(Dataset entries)
○ ○ ○ ○ ○
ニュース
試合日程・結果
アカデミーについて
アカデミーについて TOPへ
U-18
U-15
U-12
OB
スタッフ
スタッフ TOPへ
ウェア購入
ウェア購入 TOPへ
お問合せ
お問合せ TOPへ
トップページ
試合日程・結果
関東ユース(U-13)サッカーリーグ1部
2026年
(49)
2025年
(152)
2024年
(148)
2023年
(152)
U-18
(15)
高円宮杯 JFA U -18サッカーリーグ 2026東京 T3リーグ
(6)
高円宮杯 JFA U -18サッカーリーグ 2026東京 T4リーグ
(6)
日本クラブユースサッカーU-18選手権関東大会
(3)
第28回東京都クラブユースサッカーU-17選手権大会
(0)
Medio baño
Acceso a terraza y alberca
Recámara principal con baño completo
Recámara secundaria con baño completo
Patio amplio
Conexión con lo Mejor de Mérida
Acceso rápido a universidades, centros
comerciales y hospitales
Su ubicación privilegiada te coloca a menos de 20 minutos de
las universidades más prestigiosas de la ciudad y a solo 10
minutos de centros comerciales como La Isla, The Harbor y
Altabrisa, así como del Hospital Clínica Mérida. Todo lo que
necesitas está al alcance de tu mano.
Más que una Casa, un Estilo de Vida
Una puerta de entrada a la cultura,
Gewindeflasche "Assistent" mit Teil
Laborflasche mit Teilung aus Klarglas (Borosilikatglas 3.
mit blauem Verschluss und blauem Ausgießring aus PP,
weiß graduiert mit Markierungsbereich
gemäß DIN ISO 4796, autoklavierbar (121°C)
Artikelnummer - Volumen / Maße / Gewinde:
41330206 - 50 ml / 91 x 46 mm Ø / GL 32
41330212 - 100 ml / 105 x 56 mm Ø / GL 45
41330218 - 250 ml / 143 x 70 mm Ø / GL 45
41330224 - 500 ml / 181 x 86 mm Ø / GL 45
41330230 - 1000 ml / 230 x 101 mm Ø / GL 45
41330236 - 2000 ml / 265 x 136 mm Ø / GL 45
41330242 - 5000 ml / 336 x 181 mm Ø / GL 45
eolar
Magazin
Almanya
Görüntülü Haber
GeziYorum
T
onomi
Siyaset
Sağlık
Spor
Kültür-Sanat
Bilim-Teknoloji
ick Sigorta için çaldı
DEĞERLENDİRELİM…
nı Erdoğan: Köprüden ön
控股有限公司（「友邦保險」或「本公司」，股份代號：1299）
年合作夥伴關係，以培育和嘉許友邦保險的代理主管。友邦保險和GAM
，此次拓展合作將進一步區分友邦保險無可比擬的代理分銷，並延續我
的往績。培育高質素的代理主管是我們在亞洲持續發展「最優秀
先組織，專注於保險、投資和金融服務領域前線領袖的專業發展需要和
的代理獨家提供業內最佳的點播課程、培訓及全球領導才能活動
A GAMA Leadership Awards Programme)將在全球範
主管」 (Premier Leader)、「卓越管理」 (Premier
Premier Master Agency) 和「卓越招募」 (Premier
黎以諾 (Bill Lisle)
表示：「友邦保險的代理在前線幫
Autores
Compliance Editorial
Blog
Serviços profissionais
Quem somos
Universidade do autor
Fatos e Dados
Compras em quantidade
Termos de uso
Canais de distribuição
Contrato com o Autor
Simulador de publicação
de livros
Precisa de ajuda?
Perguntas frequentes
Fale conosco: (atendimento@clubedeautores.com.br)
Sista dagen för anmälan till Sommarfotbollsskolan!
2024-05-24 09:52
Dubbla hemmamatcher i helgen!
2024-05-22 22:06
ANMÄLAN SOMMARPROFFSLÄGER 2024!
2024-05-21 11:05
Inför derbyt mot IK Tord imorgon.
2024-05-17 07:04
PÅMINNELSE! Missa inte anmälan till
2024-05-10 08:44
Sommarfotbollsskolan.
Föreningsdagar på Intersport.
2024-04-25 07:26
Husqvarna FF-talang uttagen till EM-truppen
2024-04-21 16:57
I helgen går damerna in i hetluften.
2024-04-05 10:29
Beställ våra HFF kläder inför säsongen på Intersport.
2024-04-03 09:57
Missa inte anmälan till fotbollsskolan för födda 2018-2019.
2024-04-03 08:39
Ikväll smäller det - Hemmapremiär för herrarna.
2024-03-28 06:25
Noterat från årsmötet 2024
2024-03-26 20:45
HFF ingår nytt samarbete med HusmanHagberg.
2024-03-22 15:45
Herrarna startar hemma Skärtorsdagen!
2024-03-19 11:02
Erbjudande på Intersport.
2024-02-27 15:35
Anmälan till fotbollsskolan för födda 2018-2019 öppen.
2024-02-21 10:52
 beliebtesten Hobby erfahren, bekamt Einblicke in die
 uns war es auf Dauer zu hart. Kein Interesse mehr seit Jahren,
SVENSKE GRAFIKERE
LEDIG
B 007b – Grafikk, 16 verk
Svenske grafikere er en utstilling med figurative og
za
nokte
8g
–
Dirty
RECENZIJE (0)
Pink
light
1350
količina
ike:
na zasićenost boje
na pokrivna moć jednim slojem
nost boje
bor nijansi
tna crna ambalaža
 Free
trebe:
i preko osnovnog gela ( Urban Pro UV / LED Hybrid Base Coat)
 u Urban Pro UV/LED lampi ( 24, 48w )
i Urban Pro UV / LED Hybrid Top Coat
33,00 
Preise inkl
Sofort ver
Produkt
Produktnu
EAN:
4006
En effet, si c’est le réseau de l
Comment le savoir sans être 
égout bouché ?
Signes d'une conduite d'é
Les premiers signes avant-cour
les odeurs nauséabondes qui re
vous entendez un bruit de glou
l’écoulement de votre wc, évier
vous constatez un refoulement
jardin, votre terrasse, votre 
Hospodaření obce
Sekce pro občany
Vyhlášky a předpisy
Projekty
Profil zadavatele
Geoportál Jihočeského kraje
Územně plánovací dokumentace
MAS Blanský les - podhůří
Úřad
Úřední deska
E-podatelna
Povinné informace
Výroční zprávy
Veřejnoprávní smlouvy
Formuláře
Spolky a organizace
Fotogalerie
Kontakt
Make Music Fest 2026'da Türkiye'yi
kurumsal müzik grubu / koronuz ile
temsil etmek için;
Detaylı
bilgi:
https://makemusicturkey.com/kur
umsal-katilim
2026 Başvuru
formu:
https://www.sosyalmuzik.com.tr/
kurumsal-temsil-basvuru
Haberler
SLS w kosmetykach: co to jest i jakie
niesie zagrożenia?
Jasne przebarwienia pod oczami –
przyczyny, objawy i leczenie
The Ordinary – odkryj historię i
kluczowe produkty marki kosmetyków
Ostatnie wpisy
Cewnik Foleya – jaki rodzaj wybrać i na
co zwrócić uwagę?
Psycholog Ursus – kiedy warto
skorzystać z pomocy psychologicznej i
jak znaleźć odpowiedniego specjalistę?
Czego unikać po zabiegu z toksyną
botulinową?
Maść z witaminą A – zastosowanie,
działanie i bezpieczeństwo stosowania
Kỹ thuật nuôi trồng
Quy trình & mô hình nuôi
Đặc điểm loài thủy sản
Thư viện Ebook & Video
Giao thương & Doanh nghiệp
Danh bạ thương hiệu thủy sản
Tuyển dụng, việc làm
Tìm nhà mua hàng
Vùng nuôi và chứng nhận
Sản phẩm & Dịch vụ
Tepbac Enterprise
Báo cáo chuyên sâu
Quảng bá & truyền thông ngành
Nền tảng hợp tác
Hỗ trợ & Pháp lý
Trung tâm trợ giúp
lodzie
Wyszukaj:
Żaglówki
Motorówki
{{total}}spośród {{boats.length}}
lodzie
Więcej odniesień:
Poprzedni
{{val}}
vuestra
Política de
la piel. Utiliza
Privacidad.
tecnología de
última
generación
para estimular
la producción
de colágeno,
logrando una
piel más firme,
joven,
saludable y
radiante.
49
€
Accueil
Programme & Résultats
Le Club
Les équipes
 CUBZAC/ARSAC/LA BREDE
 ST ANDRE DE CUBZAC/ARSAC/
○ ○ ○ ○ ○
Work instructions - Would you copy, unchanged, the stretch of the records above that begins at the line containing "2024-05-10 08:44" and ends at the line containing "2024-04-03 09:57", and only that?

Written answer -
2024-05-10 08:44
Sommarfotbollsskolan.
Föreningsdagar på Intersport.
2024-04-25 07:26
Husqvarna FF-talang uttagen till EM-truppen
2024-04-21 16:57
I helgen går damerna in i hetluften.
2024-04-05 10:29
Beställ våra HFF kläder inför säsongen på Intersport.
2024-04-03 09:57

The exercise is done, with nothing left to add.